### DIRECTIONS FOR THIS TASK
Reproduce exactly the lines from the line containing "впервые покупают билеты" through the last line of the listing, and no others.

DATA FOR THIS TASK START

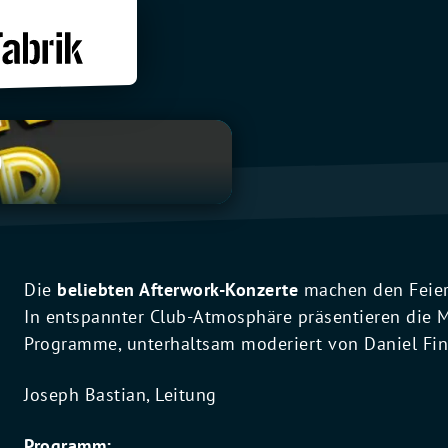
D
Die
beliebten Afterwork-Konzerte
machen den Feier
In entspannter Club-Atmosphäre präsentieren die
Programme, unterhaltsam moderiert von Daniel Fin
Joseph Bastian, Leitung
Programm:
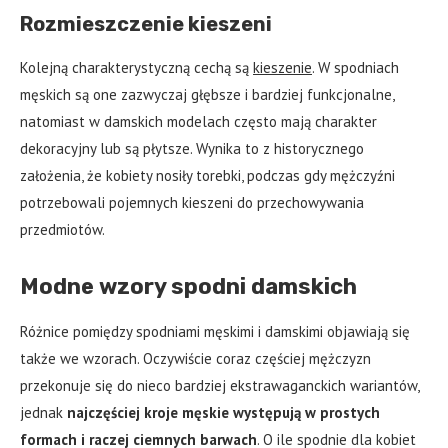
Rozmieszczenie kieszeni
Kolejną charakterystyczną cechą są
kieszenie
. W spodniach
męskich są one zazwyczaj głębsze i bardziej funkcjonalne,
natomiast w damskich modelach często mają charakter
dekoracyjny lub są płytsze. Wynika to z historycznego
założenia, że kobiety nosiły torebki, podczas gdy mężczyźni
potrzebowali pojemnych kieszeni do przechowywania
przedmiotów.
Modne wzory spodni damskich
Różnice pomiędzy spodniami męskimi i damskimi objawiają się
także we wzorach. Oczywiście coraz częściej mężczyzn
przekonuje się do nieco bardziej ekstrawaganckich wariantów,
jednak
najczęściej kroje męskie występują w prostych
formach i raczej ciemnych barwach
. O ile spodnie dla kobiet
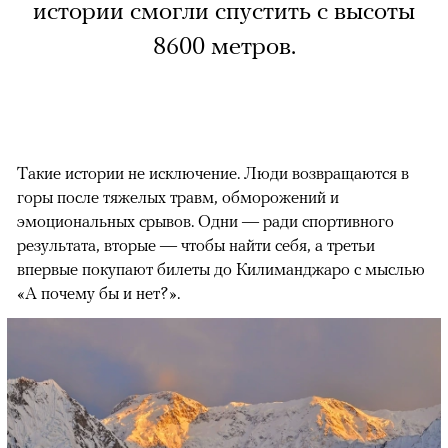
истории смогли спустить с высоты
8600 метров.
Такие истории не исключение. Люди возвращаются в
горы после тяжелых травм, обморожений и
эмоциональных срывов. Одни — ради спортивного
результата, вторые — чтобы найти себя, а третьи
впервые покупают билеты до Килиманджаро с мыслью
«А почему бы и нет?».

DATA FOR THIS TASK END

### OUTPUT
впервые покупают билеты до Килиманджаро с мыслью
«А почему бы и нет?».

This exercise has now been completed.